### Exercise description
For the data below, please report each line where the word "какой" is found.
Listed entries: Begin
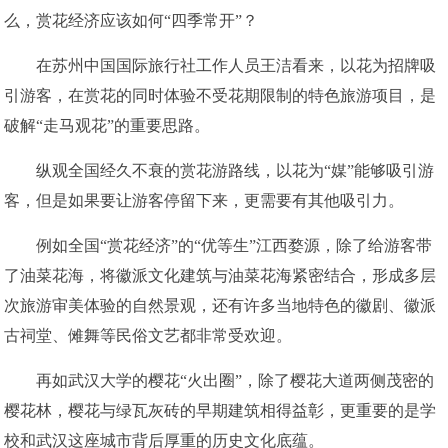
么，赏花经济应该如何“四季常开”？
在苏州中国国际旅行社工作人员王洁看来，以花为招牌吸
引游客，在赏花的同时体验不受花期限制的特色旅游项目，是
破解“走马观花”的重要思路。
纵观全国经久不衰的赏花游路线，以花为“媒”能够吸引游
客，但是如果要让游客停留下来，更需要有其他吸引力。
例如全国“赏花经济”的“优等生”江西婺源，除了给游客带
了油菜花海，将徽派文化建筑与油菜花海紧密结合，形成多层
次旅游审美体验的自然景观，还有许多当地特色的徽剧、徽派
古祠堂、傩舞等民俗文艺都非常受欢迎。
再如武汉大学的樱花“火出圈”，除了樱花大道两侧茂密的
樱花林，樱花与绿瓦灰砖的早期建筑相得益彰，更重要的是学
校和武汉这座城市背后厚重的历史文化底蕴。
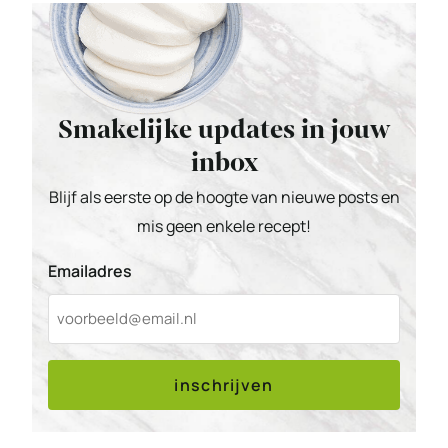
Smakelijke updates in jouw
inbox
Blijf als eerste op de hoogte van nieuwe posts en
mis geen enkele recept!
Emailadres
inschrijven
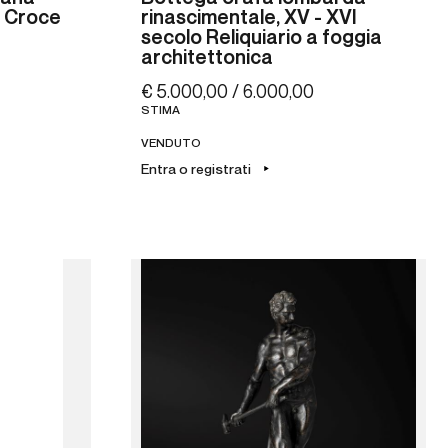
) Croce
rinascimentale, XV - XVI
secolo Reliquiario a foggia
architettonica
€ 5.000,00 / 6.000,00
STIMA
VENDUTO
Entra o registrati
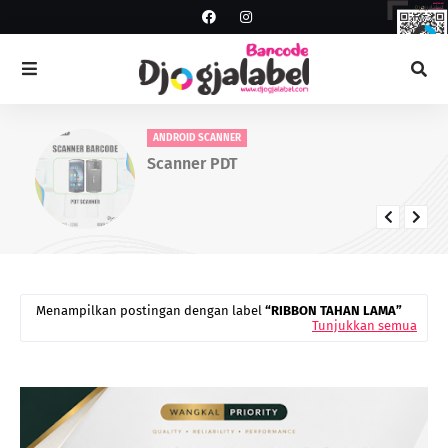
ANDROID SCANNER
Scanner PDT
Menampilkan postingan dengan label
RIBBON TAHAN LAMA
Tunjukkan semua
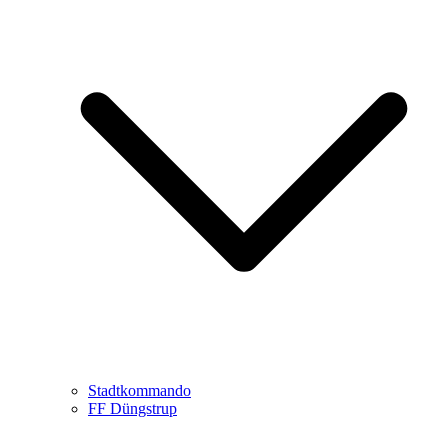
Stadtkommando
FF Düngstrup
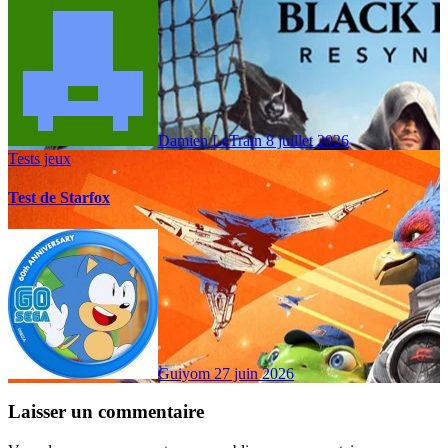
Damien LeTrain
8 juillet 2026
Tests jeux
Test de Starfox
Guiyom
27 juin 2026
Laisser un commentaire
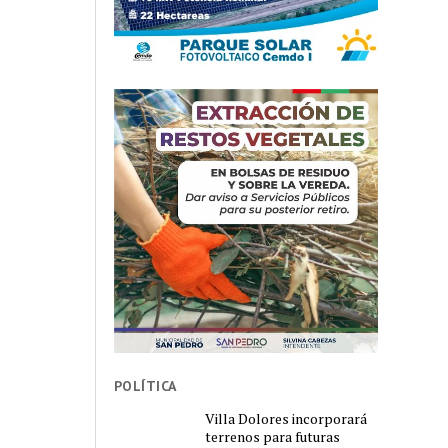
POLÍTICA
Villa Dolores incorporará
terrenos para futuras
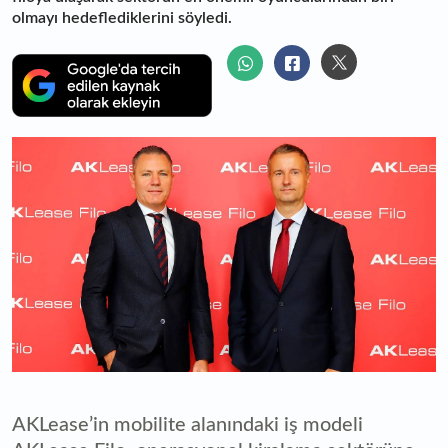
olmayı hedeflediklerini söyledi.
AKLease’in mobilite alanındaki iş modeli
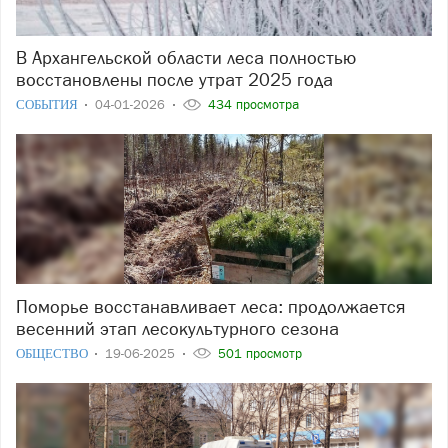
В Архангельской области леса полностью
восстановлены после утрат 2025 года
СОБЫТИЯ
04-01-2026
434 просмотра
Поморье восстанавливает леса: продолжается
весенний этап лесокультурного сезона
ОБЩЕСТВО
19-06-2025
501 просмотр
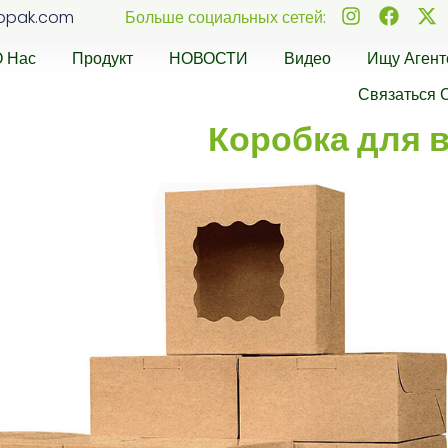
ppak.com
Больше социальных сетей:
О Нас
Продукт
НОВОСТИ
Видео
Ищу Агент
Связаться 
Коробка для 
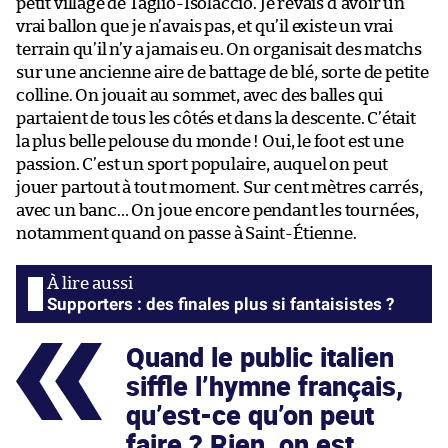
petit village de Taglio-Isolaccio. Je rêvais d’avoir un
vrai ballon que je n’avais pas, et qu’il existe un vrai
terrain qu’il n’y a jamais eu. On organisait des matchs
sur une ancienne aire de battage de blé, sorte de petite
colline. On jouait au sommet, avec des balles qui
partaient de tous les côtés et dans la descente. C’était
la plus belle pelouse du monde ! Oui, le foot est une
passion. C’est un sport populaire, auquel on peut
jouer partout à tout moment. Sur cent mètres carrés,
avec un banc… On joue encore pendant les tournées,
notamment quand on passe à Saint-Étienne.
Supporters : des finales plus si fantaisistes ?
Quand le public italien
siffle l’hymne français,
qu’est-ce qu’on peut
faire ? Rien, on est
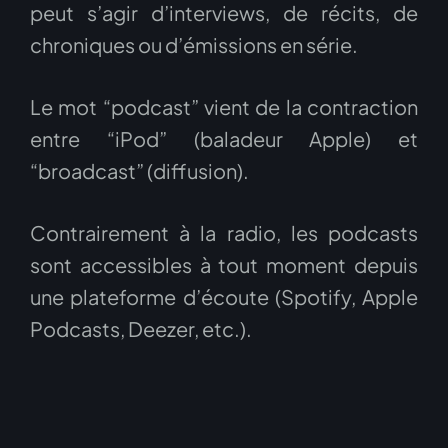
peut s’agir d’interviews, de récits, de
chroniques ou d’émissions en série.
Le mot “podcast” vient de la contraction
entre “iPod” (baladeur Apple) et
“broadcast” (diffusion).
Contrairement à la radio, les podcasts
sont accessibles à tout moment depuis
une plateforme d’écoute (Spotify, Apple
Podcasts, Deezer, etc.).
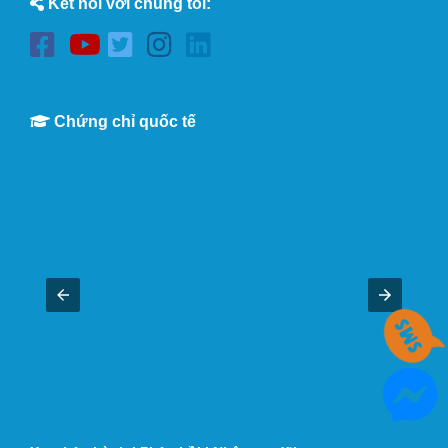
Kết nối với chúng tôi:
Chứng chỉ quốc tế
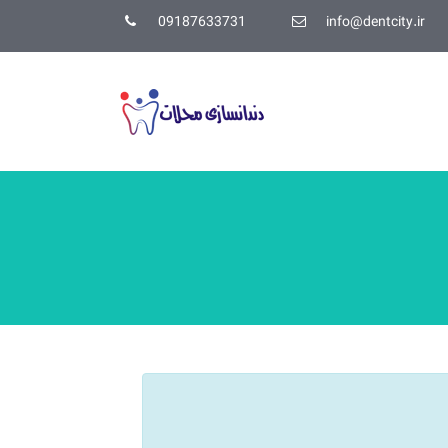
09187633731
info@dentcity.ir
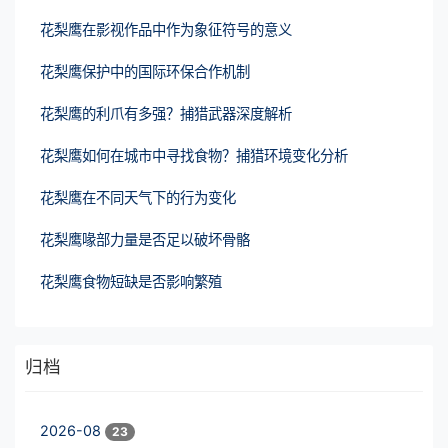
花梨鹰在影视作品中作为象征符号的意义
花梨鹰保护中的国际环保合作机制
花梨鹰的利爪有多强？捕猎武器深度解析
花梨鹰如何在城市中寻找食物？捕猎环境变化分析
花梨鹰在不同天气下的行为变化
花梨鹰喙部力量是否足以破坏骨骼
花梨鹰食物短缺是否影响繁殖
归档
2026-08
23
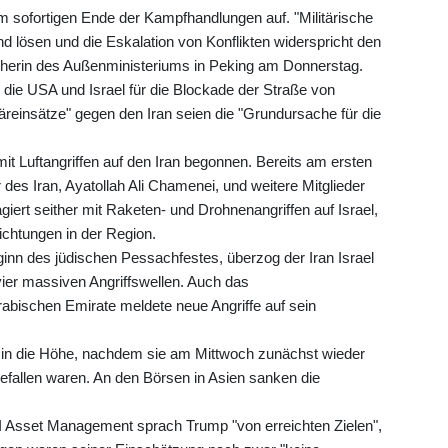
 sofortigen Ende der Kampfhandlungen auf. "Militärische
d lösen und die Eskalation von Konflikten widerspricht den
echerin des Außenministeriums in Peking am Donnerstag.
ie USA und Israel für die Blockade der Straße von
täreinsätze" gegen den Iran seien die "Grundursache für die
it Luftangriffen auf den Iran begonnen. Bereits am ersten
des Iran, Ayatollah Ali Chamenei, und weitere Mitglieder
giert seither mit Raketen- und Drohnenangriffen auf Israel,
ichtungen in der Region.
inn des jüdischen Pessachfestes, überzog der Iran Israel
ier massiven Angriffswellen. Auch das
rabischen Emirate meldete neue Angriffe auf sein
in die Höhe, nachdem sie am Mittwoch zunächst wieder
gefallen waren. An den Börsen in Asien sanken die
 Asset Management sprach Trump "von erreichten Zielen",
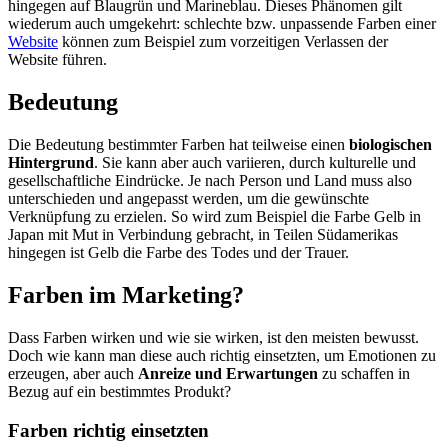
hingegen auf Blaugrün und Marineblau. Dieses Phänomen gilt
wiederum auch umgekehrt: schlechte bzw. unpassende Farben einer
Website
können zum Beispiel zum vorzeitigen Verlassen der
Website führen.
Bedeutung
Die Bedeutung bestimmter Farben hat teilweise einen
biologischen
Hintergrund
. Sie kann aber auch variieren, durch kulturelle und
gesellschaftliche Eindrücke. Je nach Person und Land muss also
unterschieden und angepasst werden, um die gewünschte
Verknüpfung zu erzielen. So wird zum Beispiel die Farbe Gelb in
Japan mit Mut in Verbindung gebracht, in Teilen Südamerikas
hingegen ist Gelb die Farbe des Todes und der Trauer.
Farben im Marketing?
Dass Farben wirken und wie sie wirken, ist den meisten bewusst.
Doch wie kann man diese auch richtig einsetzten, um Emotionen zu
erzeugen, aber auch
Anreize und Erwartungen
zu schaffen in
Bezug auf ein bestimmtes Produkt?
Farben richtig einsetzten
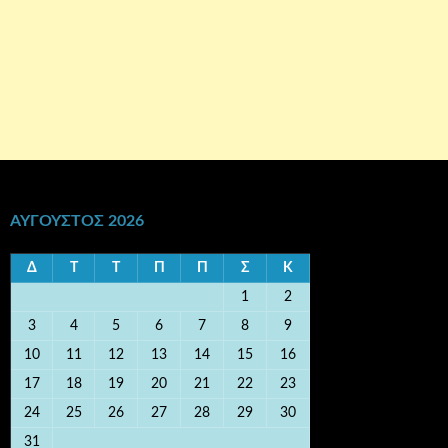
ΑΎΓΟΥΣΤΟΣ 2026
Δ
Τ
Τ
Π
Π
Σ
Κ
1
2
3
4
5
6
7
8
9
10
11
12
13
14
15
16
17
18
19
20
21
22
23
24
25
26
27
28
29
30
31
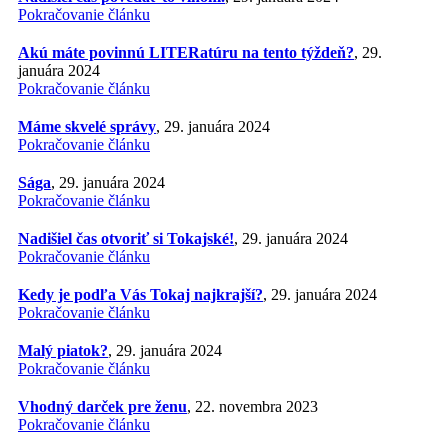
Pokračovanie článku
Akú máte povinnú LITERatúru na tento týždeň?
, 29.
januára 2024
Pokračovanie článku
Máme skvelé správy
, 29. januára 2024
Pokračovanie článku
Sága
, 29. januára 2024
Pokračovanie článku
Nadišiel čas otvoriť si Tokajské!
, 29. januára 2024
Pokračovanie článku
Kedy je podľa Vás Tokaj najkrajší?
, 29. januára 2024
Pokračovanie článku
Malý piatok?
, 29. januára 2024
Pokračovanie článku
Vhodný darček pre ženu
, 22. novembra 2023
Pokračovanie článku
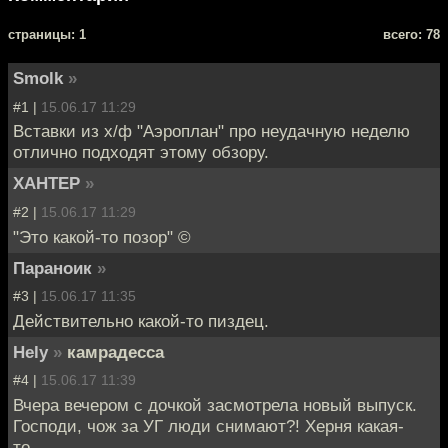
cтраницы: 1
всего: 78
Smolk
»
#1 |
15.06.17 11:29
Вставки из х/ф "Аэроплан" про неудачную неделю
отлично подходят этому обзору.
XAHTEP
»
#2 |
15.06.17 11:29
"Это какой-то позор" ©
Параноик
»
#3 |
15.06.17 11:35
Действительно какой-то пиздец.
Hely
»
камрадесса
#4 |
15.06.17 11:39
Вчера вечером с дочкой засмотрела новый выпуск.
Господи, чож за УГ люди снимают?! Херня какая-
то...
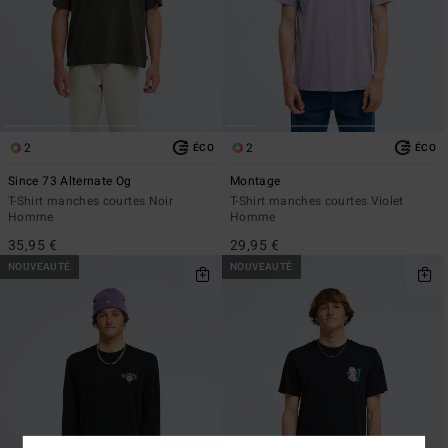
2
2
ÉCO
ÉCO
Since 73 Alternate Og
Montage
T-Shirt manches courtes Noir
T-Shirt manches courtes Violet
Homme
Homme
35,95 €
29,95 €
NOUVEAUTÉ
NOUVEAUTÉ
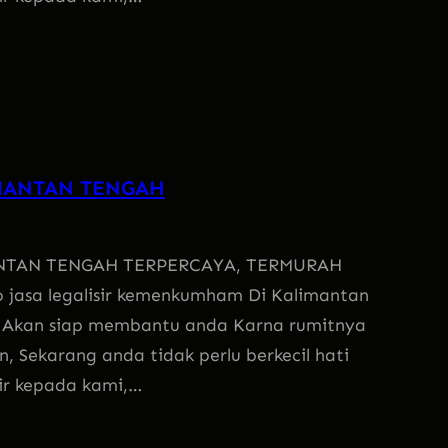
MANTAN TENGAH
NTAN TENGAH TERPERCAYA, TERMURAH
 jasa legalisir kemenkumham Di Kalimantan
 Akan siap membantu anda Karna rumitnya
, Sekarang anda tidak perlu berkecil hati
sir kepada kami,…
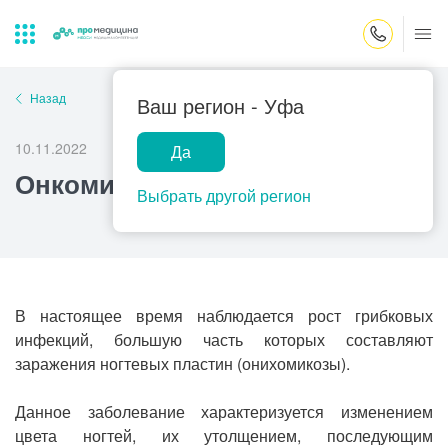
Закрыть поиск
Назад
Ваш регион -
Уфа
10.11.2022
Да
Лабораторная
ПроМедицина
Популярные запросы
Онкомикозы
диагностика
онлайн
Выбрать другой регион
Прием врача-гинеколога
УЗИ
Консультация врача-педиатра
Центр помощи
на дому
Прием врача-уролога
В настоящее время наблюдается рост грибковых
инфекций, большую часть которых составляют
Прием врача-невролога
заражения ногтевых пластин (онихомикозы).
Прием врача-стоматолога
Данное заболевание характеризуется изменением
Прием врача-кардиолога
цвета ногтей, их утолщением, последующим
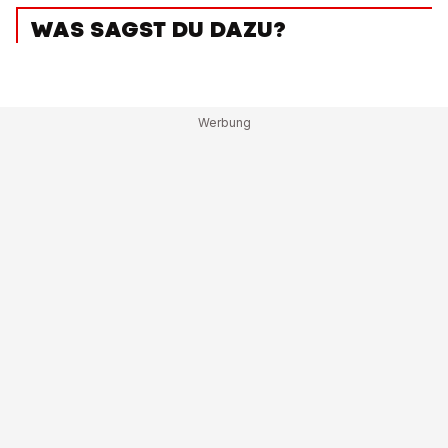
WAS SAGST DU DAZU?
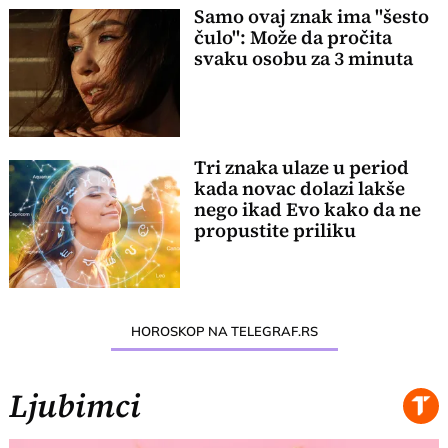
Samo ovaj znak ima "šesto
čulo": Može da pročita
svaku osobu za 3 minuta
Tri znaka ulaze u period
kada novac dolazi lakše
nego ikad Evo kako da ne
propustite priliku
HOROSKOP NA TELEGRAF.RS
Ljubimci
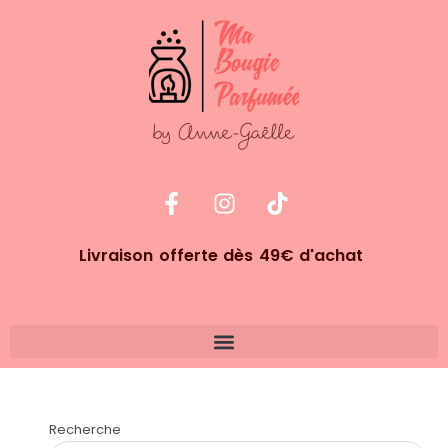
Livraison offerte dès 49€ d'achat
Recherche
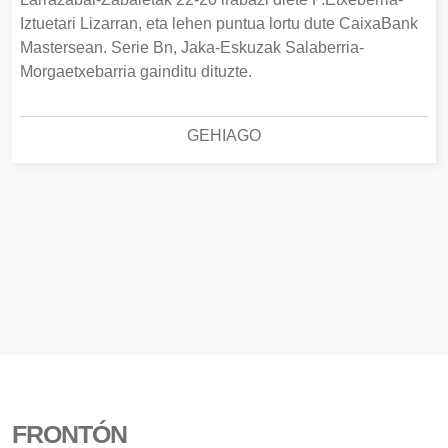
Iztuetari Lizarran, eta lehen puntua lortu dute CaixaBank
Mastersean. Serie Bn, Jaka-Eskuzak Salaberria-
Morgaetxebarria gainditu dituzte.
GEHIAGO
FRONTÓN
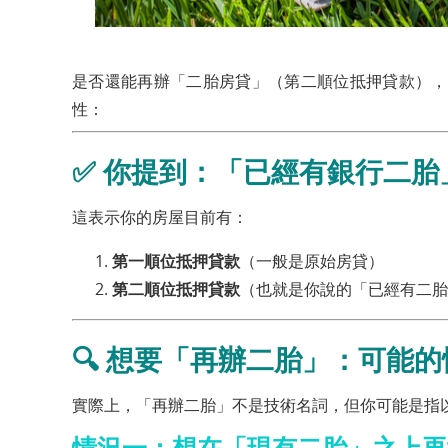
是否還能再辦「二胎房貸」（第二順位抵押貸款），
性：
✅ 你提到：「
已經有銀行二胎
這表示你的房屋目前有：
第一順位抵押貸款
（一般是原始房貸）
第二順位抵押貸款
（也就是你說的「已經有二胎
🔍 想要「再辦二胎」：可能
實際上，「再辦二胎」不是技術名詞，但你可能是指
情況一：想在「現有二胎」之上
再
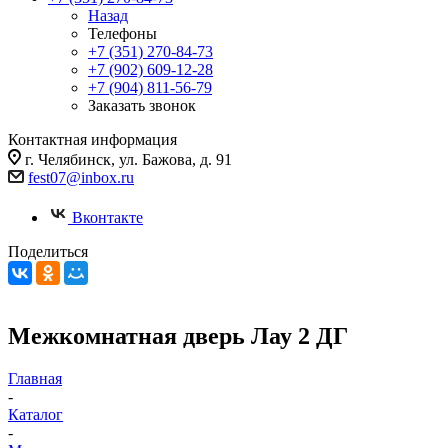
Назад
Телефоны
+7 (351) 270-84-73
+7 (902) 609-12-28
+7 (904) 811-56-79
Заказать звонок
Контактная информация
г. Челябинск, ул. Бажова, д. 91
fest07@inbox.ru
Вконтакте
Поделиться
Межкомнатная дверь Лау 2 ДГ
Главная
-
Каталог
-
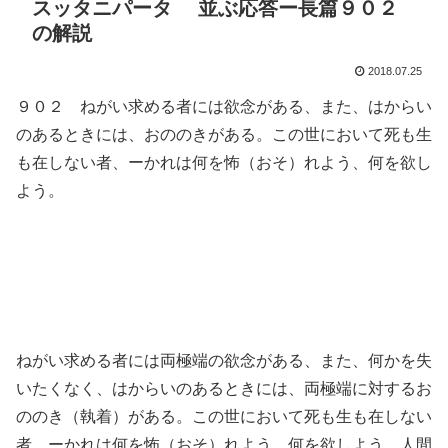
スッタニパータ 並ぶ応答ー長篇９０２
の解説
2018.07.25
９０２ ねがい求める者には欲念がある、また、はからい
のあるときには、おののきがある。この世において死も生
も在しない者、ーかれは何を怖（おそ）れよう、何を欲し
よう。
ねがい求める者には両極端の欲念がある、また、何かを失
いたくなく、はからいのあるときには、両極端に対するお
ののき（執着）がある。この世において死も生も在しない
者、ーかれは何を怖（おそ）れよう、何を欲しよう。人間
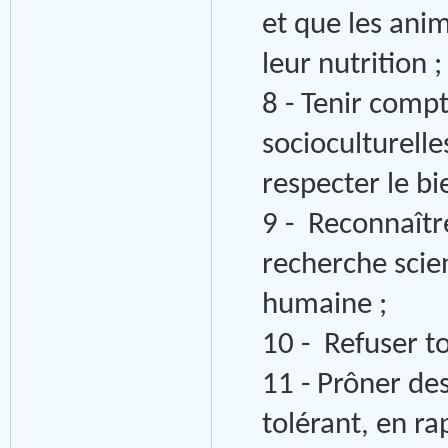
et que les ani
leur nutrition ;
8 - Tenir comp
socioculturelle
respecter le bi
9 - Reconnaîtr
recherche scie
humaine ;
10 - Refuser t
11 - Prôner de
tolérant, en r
Listed entries: End
### Exercise response
"Это какой-то позор" ©
Действительно какой-то пиздец.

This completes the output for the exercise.